*** Opening of DATA SUPPLIED ***
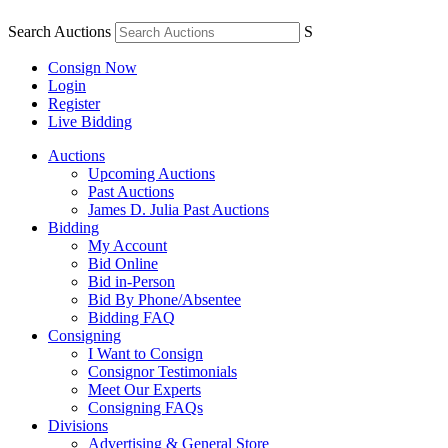
Search Auctions
S
Consign Now
Login
Register
Live Bidding
Auctions
Upcoming Auctions
Past Auctions
James D. Julia Past Auctions
Bidding
My Account
Bid Online
Bid in-Person
Bid By Phone/Absentee
Bidding FAQ
Consigning
I Want to Consign
Consignor Testimonials
Meet Our Experts
Consigning FAQs
Divisions
Advertising & General Store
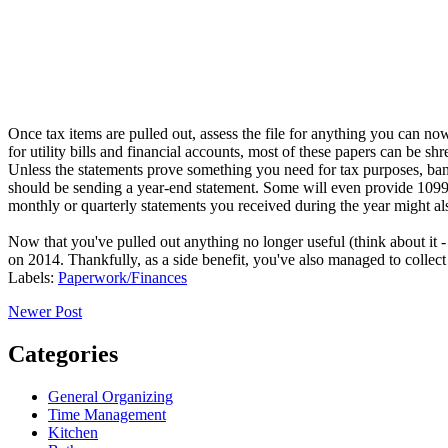
Once tax items are pulled out, assess the file for anything you can n
for utility bills and financial accounts, most of these papers can be shr
Unless the statements prove something you need for tax purposes, bank
should be sending a year-end statement. Some will even provide 1099s.
monthly or quarterly statements you received during the year might als
Now that you've pulled out anything no longer useful (think about it -
on 2014. Thankfully, as a side benefit, you've also managed to collect
Labels:
Paperwork/Finances
Newer Post
Categories
General Organizing
Time Management
Kitchen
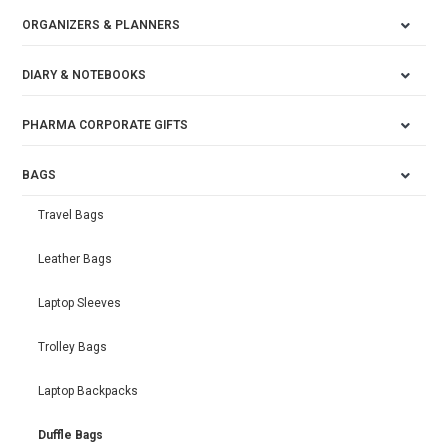
ORGANIZERS & PLANNERS
DIARY & NOTEBOOKS
PHARMA CORPORATE GIFTS
BAGS
Travel Bags
Leather Bags
Laptop Sleeves
Trolley Bags
Laptop Backpacks
Duffle Bags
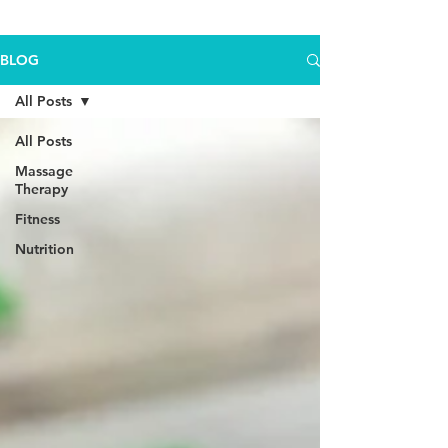
BLOG
All Posts
All Posts
Massage
Therapy
Fitness
Nutrition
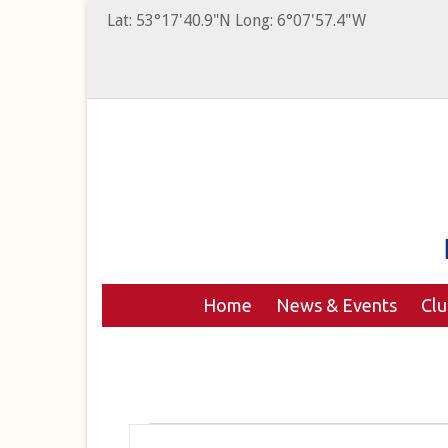
Lat: 53°17'40.9"N Long: 6°07'57.4"W
Home
News & Events
Cl
Events
Events
Enter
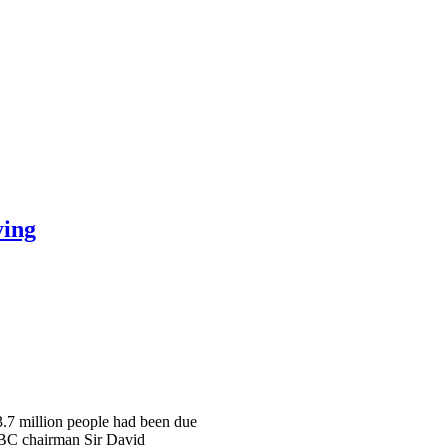
ying
 3.7 million people had been due
 BBC chairman Sir David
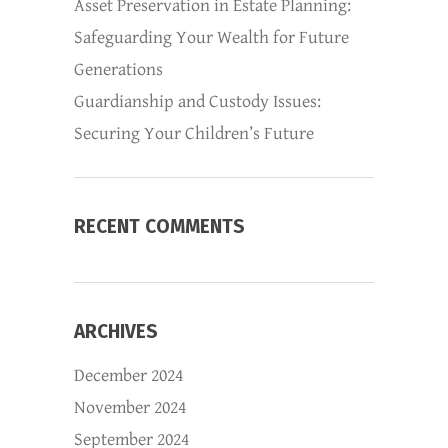
Asset Preservation in Estate Planning:
Safeguarding Your Wealth for Future
Generations
Guardianship and Custody Issues:
Securing Your Children’s Future
RECENT COMMENTS
ARCHIVES
December 2024
November 2024
September 2024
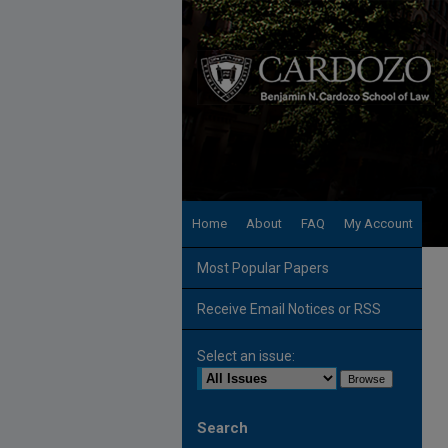
Home
About
FAQ
My Account
Most Popular Papers
Receive Email Notices or RSS
Select an issue:
Search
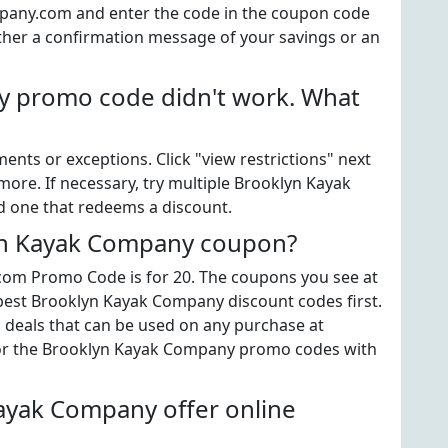
any.com and enter the code in the coupon code
ither a confirmation message of your savings or an
 promo code didn't work. What
ts or exceptions. Click "view restrictions" next
more. If necessary, try multiple Brooklyn Kayak
d one that redeems a discount.
lyn Kayak Company coupon?
om Promo Code is for 20. The coupons you see at
 best Brooklyn Kayak Company discount codes first.
" deals that can be used on any purchase at
or the Brooklyn Kayak Company promo codes with
ayak Company offer online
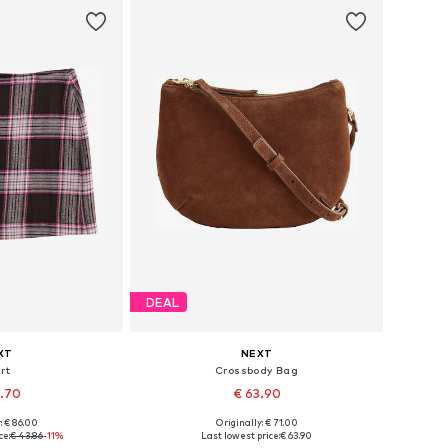
DEAL
XT
NEXT
rt
Crossbody Bag
8.70
€ 63.90
: € 86.00
Originally: € 71.00
 many sizes
Available sizes: One size
ce:
€ 43.86
-11%
Last lowest price:
€ 63.90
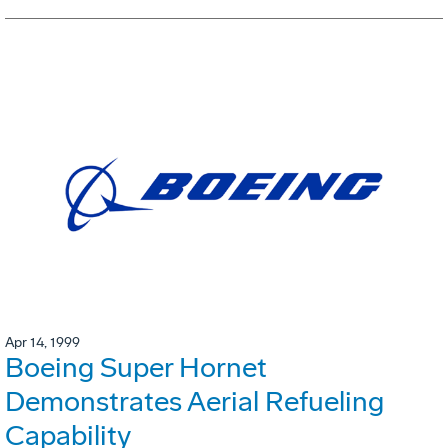
Apr 14, 1999
Boeing Super Hornet
Demonstrates Aerial Refueling
Capability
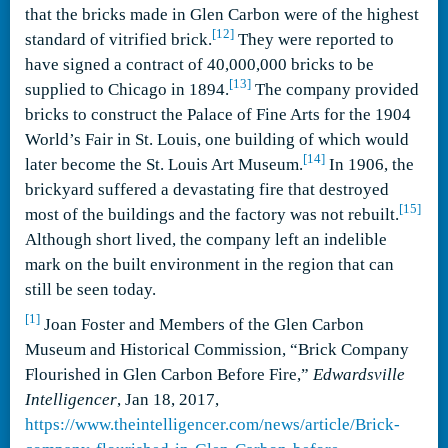
that the bricks made in Glen Carbon were of the highest
[12]
standard of vitrified brick.
They were reported to
have signed a contract of 40,000,000 bricks to be
[13]
supplied to Chicago in 1894.
The company provided
bricks to construct the Palace of Fine Arts for the 1904
World’s Fair in St. Louis, one building of which would
[14]
later become the St. Louis Art Museum.
In 1906, the
brickyard suffered a devastating fire that destroyed
[15]
most of the buildings and the factory was not rebuilt.
Although short lived, the company left an indelible
mark on the built environment in the region that can
still be seen today.
[1]
Joan Foster and Members of the Glen Carbon
Museum and Historical Commission, “Brick Company
Flourished in Glen Carbon Before Fire,”
Edwardsville
Intelligencer
, Jan 18, 2017,
https://www.theintelligencer.com/news/article/Brick-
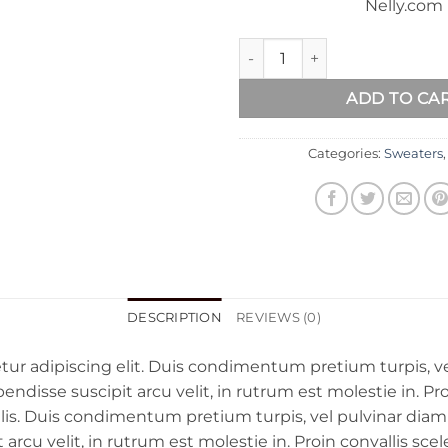
Nelly.com
Sweat Blouse Gestuz quantity
ADD TO CA
Categories:
Sweaters
DESCRIPTION
REVIEWS (0)
ur adipiscing elit. Duis condimentum pretium turpis, ve
disse suscipit arcu velit, in rutrum est molestie in. Proin
llis. Duis condimentum pretium turpis, vel pulvinar diam
rcu velit, in rutrum est molestie in. Proin convallis scel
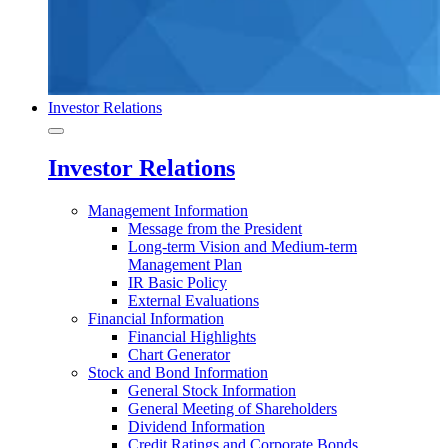
Investor Relations
Investor Relations
Management Information
Message from the President
Long-term Vision and Medium-term
Management Plan
IR Basic Policy
External Evaluations
Financial Information
Financial Highlights
Chart Generator
Stock and Bond Information
General Stock Information
General Meeting of Shareholders
Dividend Information
Credit Ratings and Corporate Bonds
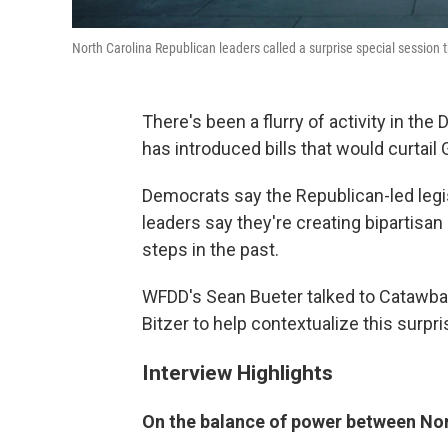
North Carolina Republican leaders called a surprise special session th
There's been a flurry of activity in t
has introduced bills that would curtai
Democrats say the Republican-led legis
leaders say they're creating bipartisa
steps in the past.
WFDD's Sean Bueter talked to Catawba 
Bitzer to help contextualize this surpri
Interview Highlights
On the balance of power between Nor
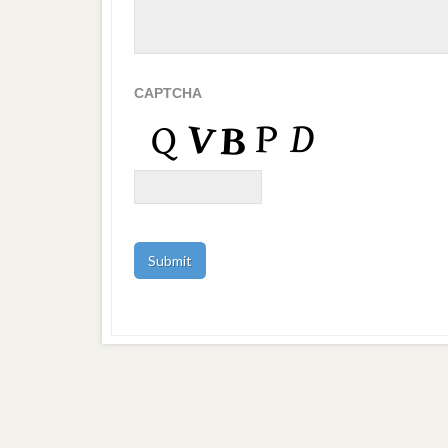
CAPTCHA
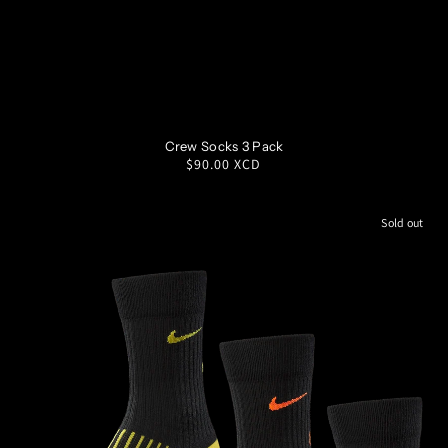
SM
MD
LG
XL
Crew Socks 3 Pack
Regular
$90.00 XCD
price
Sold out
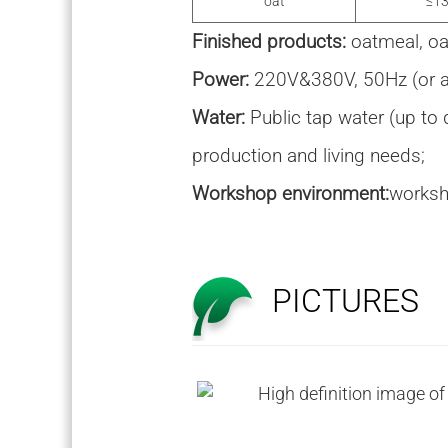
oat
≤13
Finished products:
oatmeal, oa
Power:
220V&380V, 50Hz (or as
Water:
Public tap water (up to 
production and living needs;
Workshop environment:
worksh
PICTURES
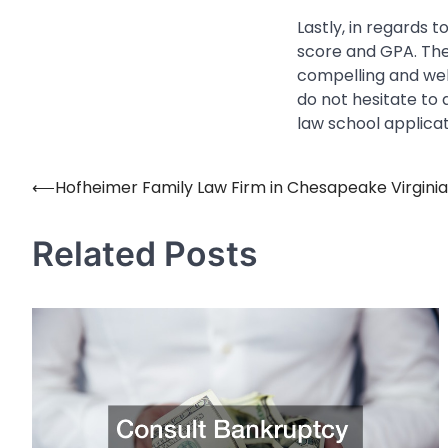
Lastly, in regards 
score and GPA. The
compelling and well
do not hesitate to
law school applicat
⟵
Hofheimer Family Law Firm in Chesapeake Virginia
Post
navigation
Related Posts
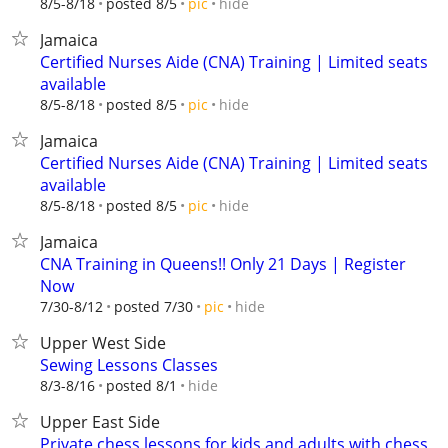
hide
8/5-8/18
posted 8/5
pic
Jamaica
Certified Nurses Aide (CNA) Training | Limited seats
available
hide
8/5-8/18
posted 8/5
pic
Jamaica
Certified Nurses Aide (CNA) Training | Limited seats
available
hide
8/5-8/18
posted 8/5
pic
Jamaica
CNA Training in Queens!! Only 21 Days | Register
Now
hide
7/30-8/12
posted 7/30
pic
Upper West Side
Sewing Lessons Classes
hide
8/3-8/16
posted 8/1
Upper East Side
Private chess lessons for kids and adults with chess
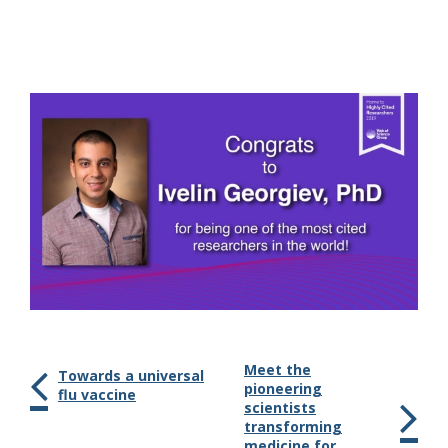
Meet the
Towards a universal
pioneering
flu vaccine
scientists
transforming
medicine for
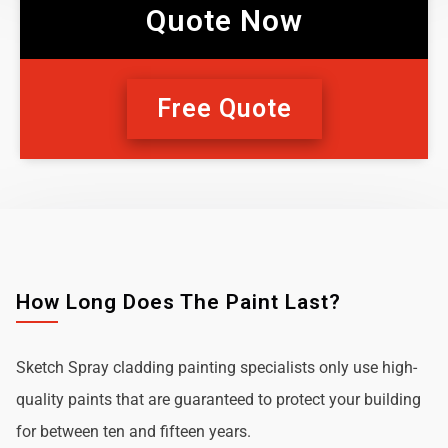
Quote Now
Free Quote
How Long Does The Paint Last?
Sketch Spray cladding painting specialists only use high-
quality paints that are guaranteed to protect your building
for between ten and fifteen years.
*** Close of DATA SUPPLIED ***
-- REQUIRED ACTION --
Among the lines above, which contain the word "pulled"? Copy every one.

-- PROBLEM SOLUTION --
Once tax items are pulled out, assess the file for anything you can n
Now that you've pulled out anything no longer useful (think about it -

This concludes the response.